The issue with your application is that the actix-web runtime (i.e. Tokio) is multi-threaded. This is a problem because the fork() call (used internaly by daemon()) only replicates the thread that called fork().
Even if your parent process has N threads, your child process will have only 1. If your parent process has any mutexes locked by those threads, their state will be replicated in the child process, but as those threads do not exist there, they will remain locked for forever.
If you have an Rc/Arc it will never de-allocate its memory, because it will never be dropped, thus its internal count will never reach zero. The same applies for any pointers and shared state.
Or said more simply - your forked child will end up in undefined state.
This is best explained in Calling fork() in a Multithreaded Environment:
The fork( ) system call creates an exact duplicate of the address
space from which it is called, resulting in two address spaces
executing the same code. Problems can occur if the forking address
space has multiple threads executing at the time of the fork( ). When
multithreading is a result of library invocation, threads are not
necessarily aware of each other's presence, purpose, actions, and so
on. Suppose that one of the other threads (any thread other than the
one doing the fork( )) has the job of deducting money from your
checking account. Clearly, you do not want this to happen twice as a
result of some other thread's decision to call fork( ).

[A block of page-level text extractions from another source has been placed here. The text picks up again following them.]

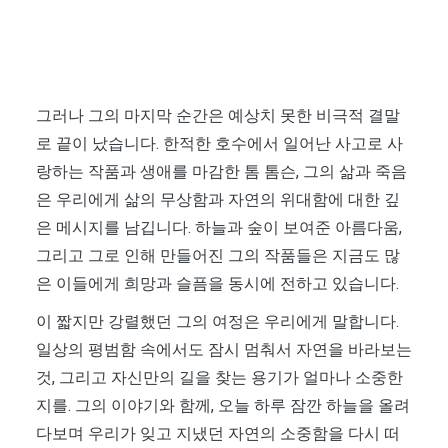
그러나 그의 마지막 순간은 예상치 못한 비극적 결말
로 끝이 났습니다. 한적한 호수에서 일어난 사고로 사
랑하는 작품과 생애를 마감한 톰 톰슨, 그의 삶과 죽음
은 우리에게 삶의 무상함과 자연의 위대함에 대한 깊
은 메시지를 남깁니다. 하늘과 숲이 보여준 아름다움,
그리고 그로 인해 만들어진 그의 작품들은 지금도 많
은 이들에게 희망과 슬픔을 동시에 전하고 있습니다.
이 짧지만 강렬했던 그의 여정은 우리에게 말합니다.
일상의 평범함 속에서도 잠시 멈춰서 자연을 바라보는
것, 그리고 자신만의 길을 찾는 용기가 얼마나 소중한
지를. 그의 이야기와 함께, 오늘 하루 잠깐 하늘을 올려
다보며 우리가 잊고 지냈던 자연의 소중함을 다시 떠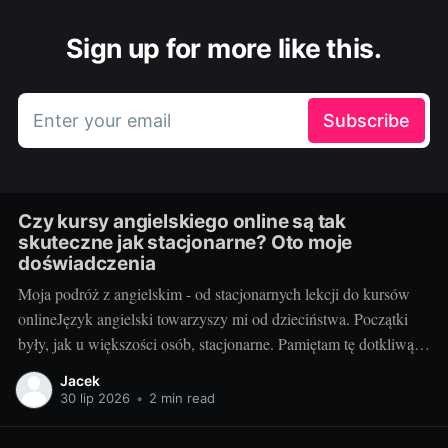
Sign up for more like this.
Enter your email
Subscribe
Czy kursy angielskiego online są tak
skuteczne jak stacjonarne? Oto moje
doświadczenia
Moja podróż z angielskim - od stacjonarnych lekcji do kursów
onlineJęzyk angielski towarzyszy mi od dzieciństwa. Początki
były, jak u większości osób, stacjonarne. Pamiętam tę dotkliwą
niechęć do porannego wstawania, pendolowania do szkoły i
Jacek
powrotów w gorszym nastroju, niż w momencie wyjścia.
30 lip 2026
•
2 min read
Wszystko się zmieniło, gdy odkryłem, że istnieje inna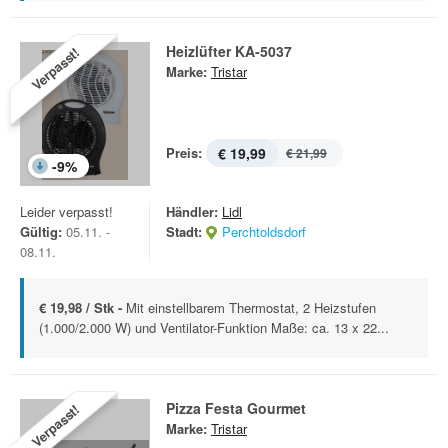
Heizlüfter KA-5037
Verpasst!
Marke:
Tristar
Preis:
€ 19,99
€ 21,99
-
9
%
Leider verpasst!
Händler:
Lidl
Gültig:
05.11. -
Stadt:
Perchtoldsdorf
08.11.
€ 19,98 / Stk -
Mit einstellbarem Thermostat, 2 Heizstufen
(1.000/2.000 W) und Ventilator-Funktion Maße: ca. 13 x 22...
Pizza Festa Gourmet
Verpasst!
Marke:
Tristar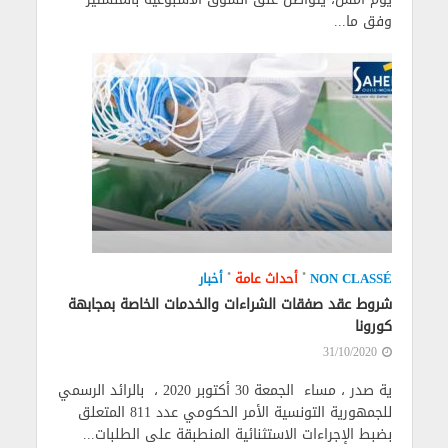
وفق ما...
•
•
NON CLASSÉ
أحداث عامة
أخبار
شروط عقد صفقات الشراءات والخدمات الخاصة بمجابهة
كورونا
31/10/2020
ية صدر ، مساء الجمعة 30 أكتوبر 2020 ، بالرائد الرسمي
للجمهورية التونسية الأمر الحكومي عدد 811 المتعلق
بضبط الإجراءات الاستثنائية المنطبقة على الطلبات...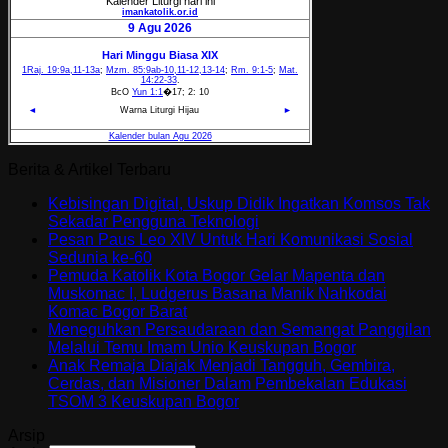
Berita & Artikel Terbaru
Kebisingan Digital, Uskup Didik Ingatkan Komsos Tak
Sekadar Pengguna Teknologi
Pesan Paus Leo XIV Untuk Hari Komunikasi Sosial
Sedunia ke-60
Pemuda Katolik Kota Bogor Gelar Mapenta dan
Muskomac I, Ludgerus Basana Manik Nahkodai
Komac Bogor Barat
Meneguhkan Persaudaraan dan Semangat Panggilan
Melalui Temu Imam Unio Keuskupan Bogor
Anak Remaja Diajak Menjadi Tangguh, Gembira,
Cerdas, dan Misioner Dalam Pembekalan Edukasi
TSOM 3 Keuskupan Bogor
Arsip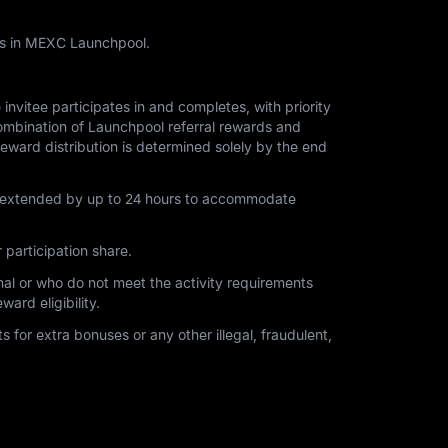
ens in MEXC Launchpool.
nvitee participates in and completes, with priority
n-combination of Launchpool referral rewards and
eward distribution is determined solely by the end
y be extended by up to 24 hours to accommodate
 participation share.
rmal or who do not meet the activity requirements
ard eligibility.
s for extra bonuses or any other illegal, fraudulent,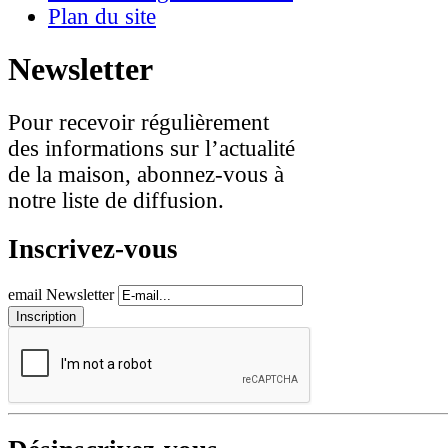
Plan du site
Newsletter
Pour recevoir régulièrement
des informations sur l’actualité
de la maison, abonnez-vous à
notre liste de diffusion.
Inscrivez-vous
email Newsletter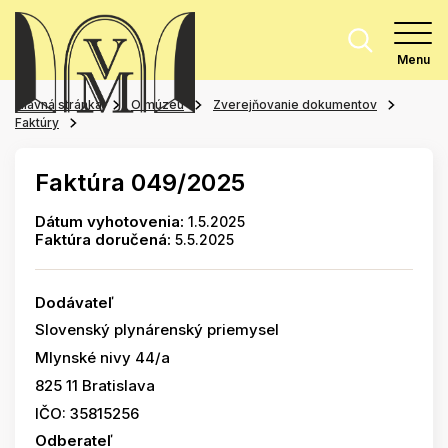
Menu
Hlavná stránka
O múzeu
Zverejňovanie dokumentov
Faktúry
Faktúra 049/2025
Dátum vyhotovenia:
1.5.2025
Faktúra doručená:
5.5.2025
Dodávateľ
Slovenský plynárenský priemysel
Mlynské nivy 44/a
825 11 Bratislava
IČO: 35815256
Odberateľ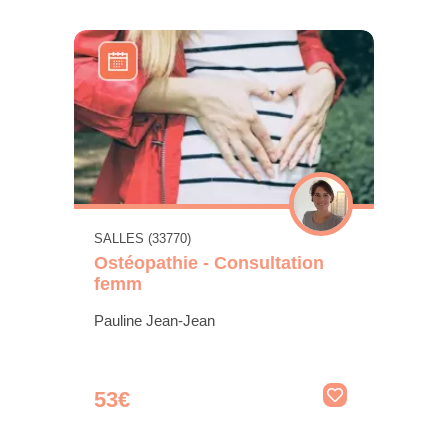
SALLES (33770)
Ostéopathie - Consultation
femm
Pauline Jean-Jean
53€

Because of these types of problems, which in general are problems of
threads modifying persistent state, POSIX defined the behavior of
fork( ) in the presence of threads to propagate only the forking
thread. This solves the problem of improper changes being made to
persistent state. However, it causes other problems, as discussed in
the next paragraph.
In the POSIX model, only the forking thread is propagated. All the
other threads are eliminated without any form of notice; no cancels
are sent and no handlers are run. However, all the other portions of
the address space are cloned, including all the mutex state. If the
other thread has a mutex locked, the mutex will be locked in the child
process, but the lock owner will not exist to unlock it. Therefore,
the resource protected by the lock will be permanently unavailable.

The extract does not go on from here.